Do I tell them so? No, of course not. I offer a terse yet polite response and steer the conversation into the open, where I can more clearly see where he or she is coming from and where they're headed with their thoughts and intentions. If I find they are genuinely interested in what I have to say, I have a hard time shutting up!
posted by JaySunSee at 6:36 AM on July 28, 2007 [1 favorite]


I think you're all self-absorbed. Why do I want to talk about either myself or the other person at all in casual conversation? Talk about the Simpsons movie or the recent election or a nice garden you saw. In other words engage in the art of conversation. There are many things in the world more interesting than either of you.

If it's someone who's known you for 10 years, they already know plenty about you. Is it possible that they find your interest in and conversing about them instrusive and don't want to inflict the same on you? Maybe they're sensitive, not egotistical.

Alright, that was a little harshly put, but something to think about.

The problem is that the art of conversation is dead. I don't know the average age on this thread, but I suspect younger-- we actually used to have to practice small talk in "home ec" back in the day, to avoid exactly this sort of thing (I don't think the boys had to do this, as they were segregated into shop class.) We also learned that talking about either oneself or the other person is rude.

But perhaps you're right, taken too far, and applied to old friends it becomes odd. I suggest your friend read Jane Austen "Persuasion" to learn the consequences of never asking a personal question.
posted by nax at 7:00 AM on July 28, 2007 [3 favorites]

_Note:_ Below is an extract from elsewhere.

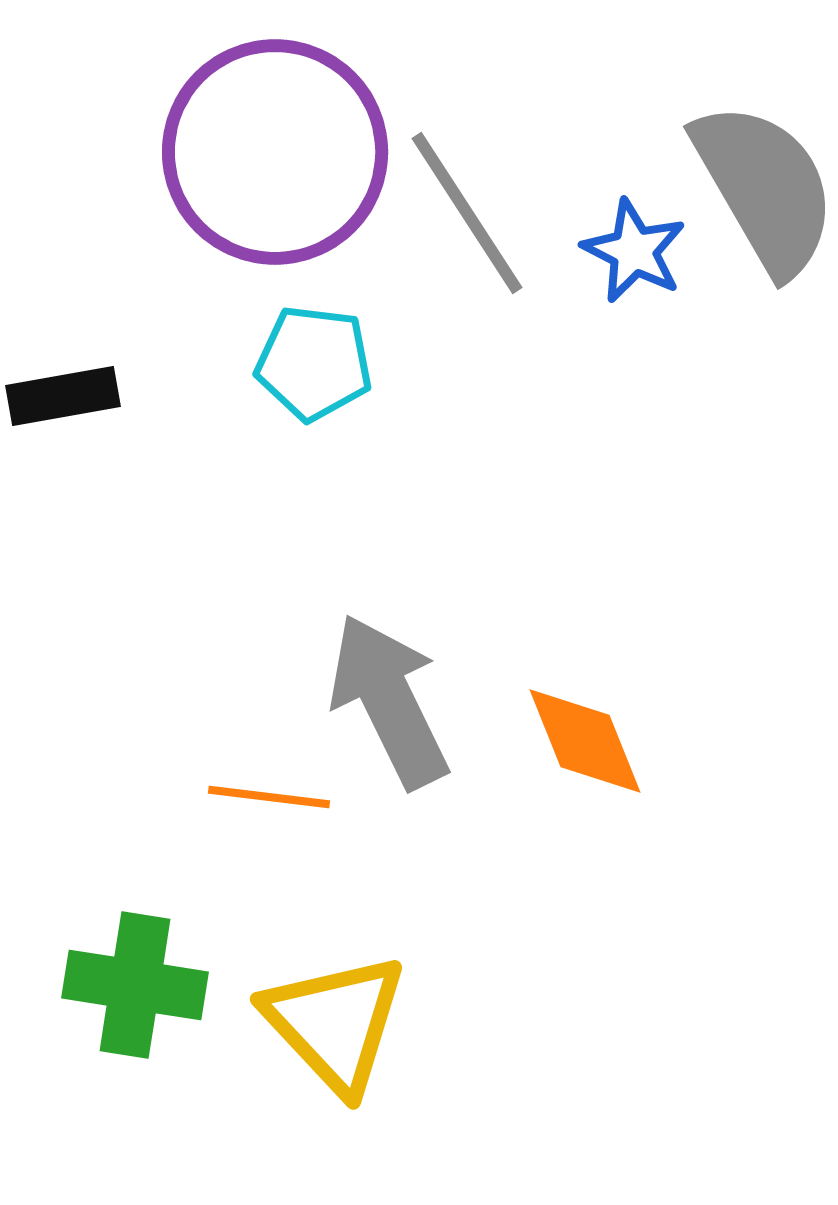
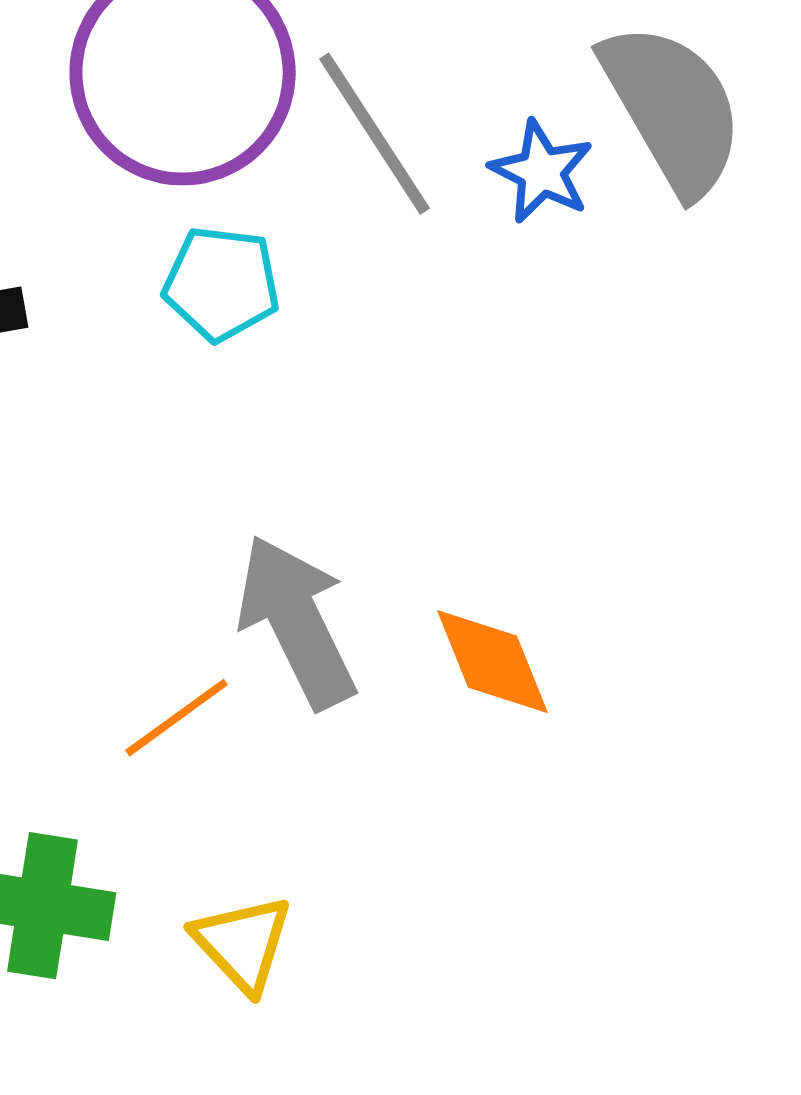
orange line: (269, 797) -> (177, 718), turned -43
yellow triangle: (335, 1023) -> (243, 944), size x0.7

Do others here see the same behavior on a regular basis?

Yes! And it's been driving me crazy in the last few years. I no longer hang out with a girl who was my best friend for several years because her utter self absorption was driving me batty. Me.me.me.me.me.me.me, all the time. And when I piped up with whatever dramas I was going through, you could see her eyes glaze over or, if on the phone, she'd start grinding coffee or something. Nice girl. Big heart. Smart. Interesting. But I couldn't put up with the narcissism anymore.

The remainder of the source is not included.